WHAT TO DO: Output the lines from the top of the entries below to the line with "Organisationen jung sind", both included, exactly and without pictures.

++++ RECORDS TO USE ++++

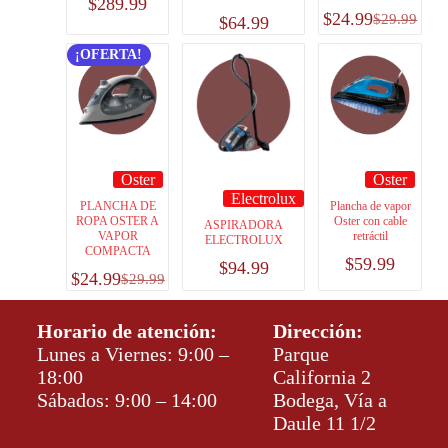
$
289.99
$
24.99
$
29.99
$
64.99
¡OFERTA!
Oster
Oster
Electrolux
PLANCHA DE
Plancha de vapor
ROPA OSTER A
Oster con cable
ASPIRADORA
VAPOR
retráctil
ELECTROLUX
COMPACTA
$
59.99
$
94.99
$
24.99
$
29.99
Horario de atención:
Dirección:
Lunes a Viernes: 9:00 –
Parque
18:00
California 2
Sábados: 9:00 – 14:00
Bodega, Vía a
Daule 11 1/2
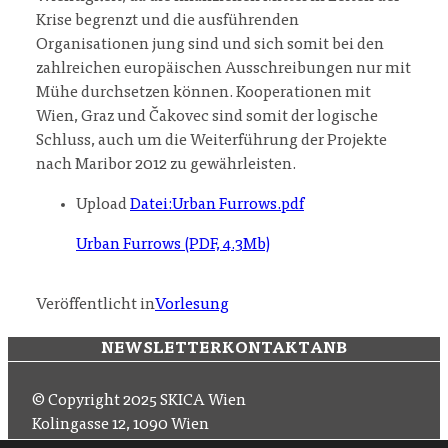
Krise begrenzt und die ausführenden
Organisationen jung sind und sich somit bei den
zahlreichen europäischen Ausschreibungen nur mit
Mühe durchsetzen können. Kooperationen mit
Wien, Graz und Čakovec sind somit der logische
Schluss, auch um die Weiterführung der Projekte
nach Maribor 2012 zu gewährleisten.
Upload
Datei:Urban Furrows.pdf
Urban Furrows (PDF, 4.3Mb)
Veröffentlicht in
Vorlesung
NEWSLETTER
KONTAKT
ANB
© Copyright 2025 SKICA Wien
Kolingasse 12, 1090 Wien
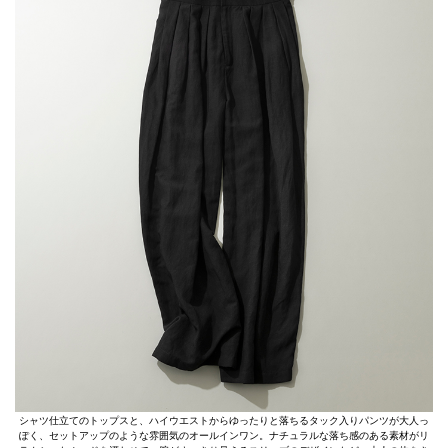
シャツ仕立てのトップスと、ハイウエストからゆったりと落ちるタック入りパンツが大人っ
ぽく、セットアップのような雰囲気のオールインワン。ナチュラルな落ち感のある素材がリ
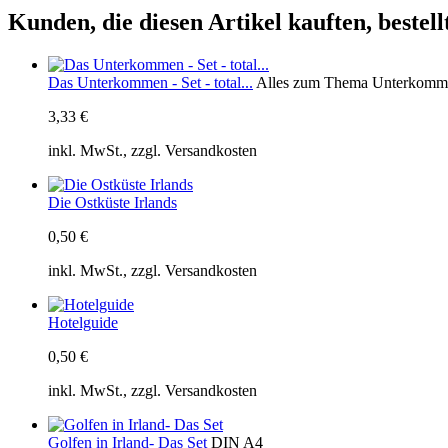
Kunden, die diesen Artikel kauften, bestel
Das Unterkommen - Set - total...
Alles zum Thema Unterkommen
3,33 €
inkl. MwSt., zzgl. Versandkosten
Die Ostküste Irlands
0,50 €
inkl. MwSt., zzgl. Versandkosten
Hotelguide
0,50 €
inkl. MwSt., zzgl. Versandkosten
Golfen in Irland- Das Set
DIN A4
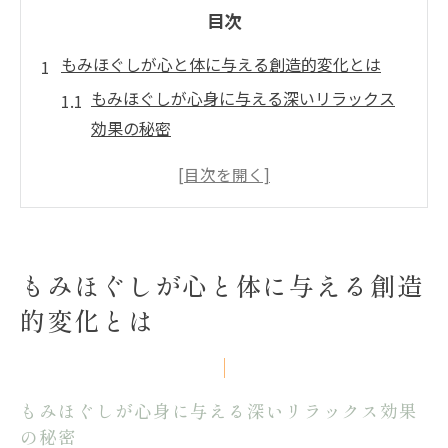
目次
もみほぐしが心と体に与える創造的変化とは
もみほぐしが心身に与える深いリラックス
効果の秘密
創造性を高めるもみほぐしの意外な働きと
は
もみほぐしで日常のストレスを解放する方
法
もみほぐしが心と体に与える創造
発想力アップにもみほぐしが役立つ理由を
的変化とは
徹底解説
心と体のバランスを整えるもみほぐしの魅
力
もみほぐしが心身に与える深いリラックス効果
整体との違いを知って自分に最適なもみほぐし
の秘密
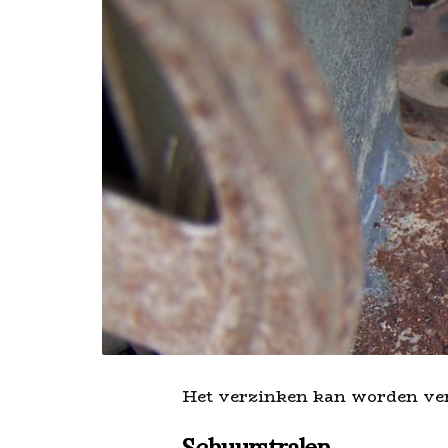
Het verzinken kan worden ve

++++

OUTPUT:
$
289.99
$
24.99
$
29.99
$
64.99
¡OFERTA!
Oster
Oster
Electrolux
PLANCHA DE
Plancha de vapor
ROPA OSTER A
Oster con cable
ASPIRADORA
VAPOR
retráctil
ELECTROLUX
COMPACTA
$
59.99
$
94.99
$
24.99
$
29.99
Horario de atención:
Dirección:
Lunes a Viernes: 9:00 –
Parque
18:00
California 2
Sábados: 9:00 – 14:00
Bodega, Vía a
Daule 11 1/2
Krise begrenzt und die ausführenden
Organisationen jung sind und sich somit bei den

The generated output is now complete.